● Exercise prompt: Give an exact copy of the line that has "[Tripadvisor] (1146, 780)" and of every line below it, through the last, with nothing else.

● Provided records:

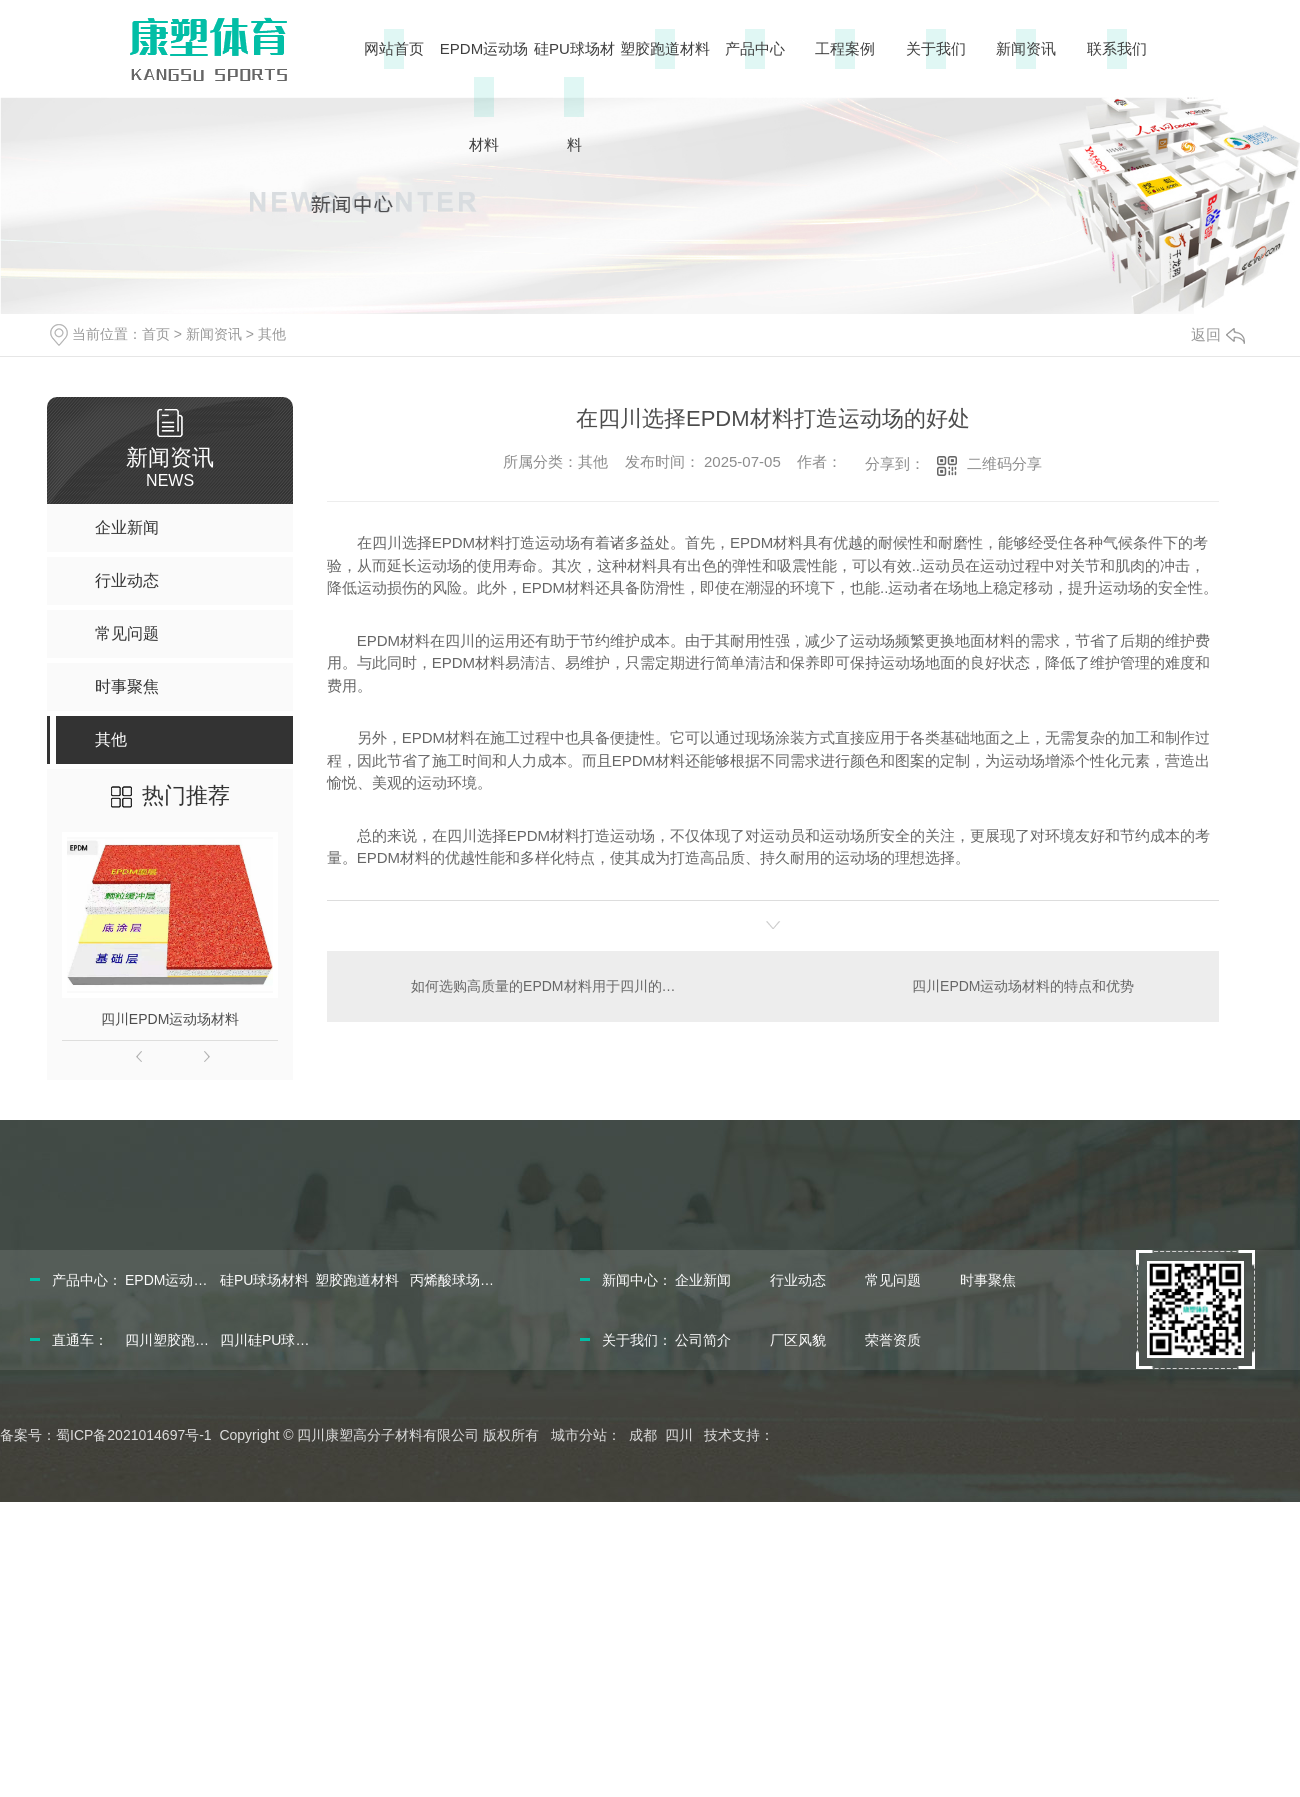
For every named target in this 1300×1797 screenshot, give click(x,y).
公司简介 (703, 1340)
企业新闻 (703, 1280)
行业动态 (798, 1280)
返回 (1218, 334)
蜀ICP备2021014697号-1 (134, 1435)
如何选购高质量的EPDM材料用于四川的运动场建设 (549, 986)
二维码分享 (1004, 463)
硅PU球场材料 (574, 96)
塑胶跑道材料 (665, 48)
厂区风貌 (798, 1340)
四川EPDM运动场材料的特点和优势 (1023, 986)
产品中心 (755, 48)
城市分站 (579, 1435)
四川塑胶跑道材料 (170, 1340)
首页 (156, 334)
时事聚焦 (988, 1280)
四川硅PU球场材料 (265, 1340)
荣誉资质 (893, 1340)
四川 (679, 1435)
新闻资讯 (1026, 48)
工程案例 (845, 48)
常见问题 (893, 1280)
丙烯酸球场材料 (455, 1280)
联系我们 (1117, 48)
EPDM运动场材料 (484, 96)
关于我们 (936, 48)
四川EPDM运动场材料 (170, 1019)
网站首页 (394, 48)
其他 (272, 334)
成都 (643, 1435)
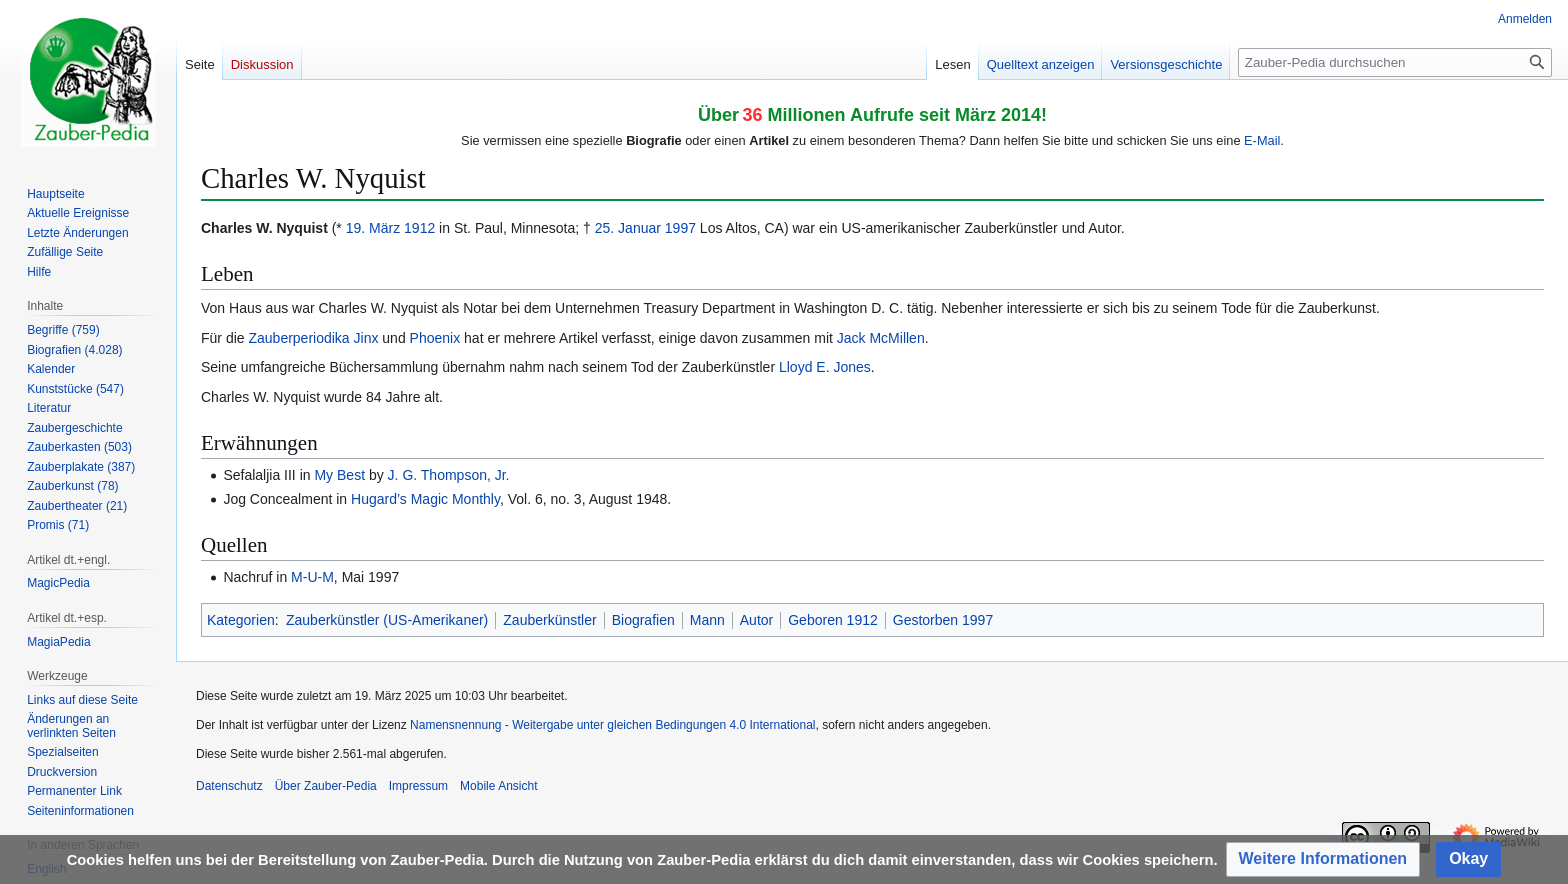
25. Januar (628, 228)
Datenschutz (229, 786)
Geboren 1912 (833, 620)
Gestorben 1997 (943, 620)
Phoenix (435, 338)
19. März (373, 228)
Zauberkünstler (549, 620)
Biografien (643, 620)
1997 (680, 228)
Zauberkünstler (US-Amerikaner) (387, 620)
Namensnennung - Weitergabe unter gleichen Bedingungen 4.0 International (612, 725)
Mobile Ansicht (498, 786)
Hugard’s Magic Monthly (425, 499)
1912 (419, 228)
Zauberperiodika (298, 338)
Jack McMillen (881, 338)
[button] (1323, 859)
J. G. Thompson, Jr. (449, 475)
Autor (756, 620)
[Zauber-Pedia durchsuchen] (1395, 62)
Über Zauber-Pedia (326, 786)
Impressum (418, 786)
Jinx (366, 338)
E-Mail (1262, 140)
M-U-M (312, 577)
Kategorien (241, 620)
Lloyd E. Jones (825, 367)
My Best (339, 475)
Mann (707, 620)
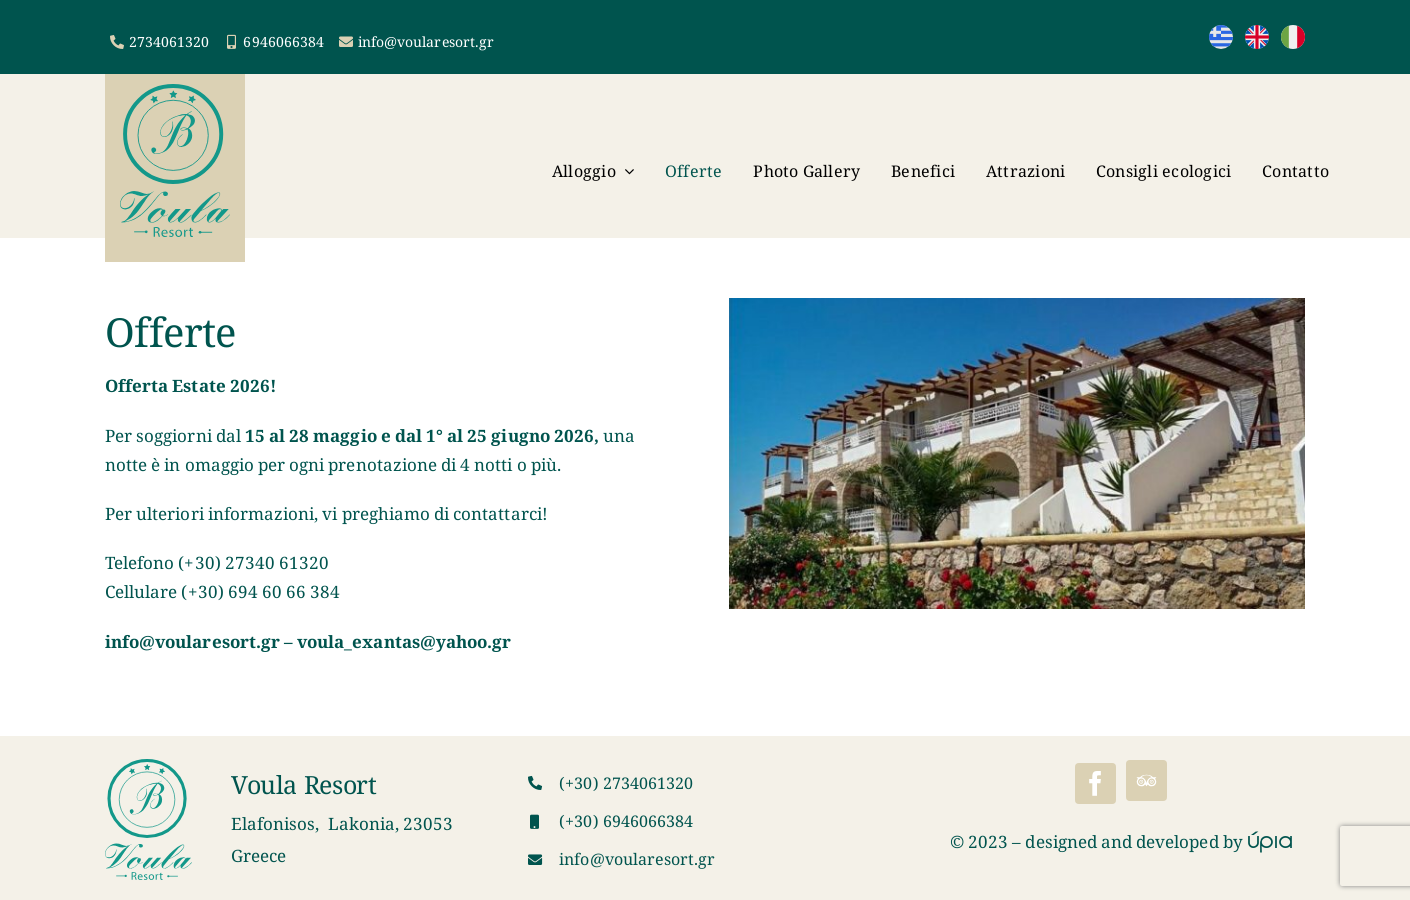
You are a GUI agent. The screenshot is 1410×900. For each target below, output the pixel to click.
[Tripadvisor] (1146, 780)
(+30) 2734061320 (626, 783)
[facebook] (1095, 783)
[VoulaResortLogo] (175, 92)
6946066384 (283, 41)
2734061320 (169, 41)
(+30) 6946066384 (626, 821)
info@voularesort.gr (426, 41)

● Result:
[Tripadvisor] (1146, 780)
(+30) 2734061320 (626, 783)
[facebook] (1095, 783)
[VoulaResortLogo] (175, 92)
6946066384 (283, 41)
2734061320 (169, 41)
(+30) 6946066384 (626, 821)
info@voularesort.gr (426, 41)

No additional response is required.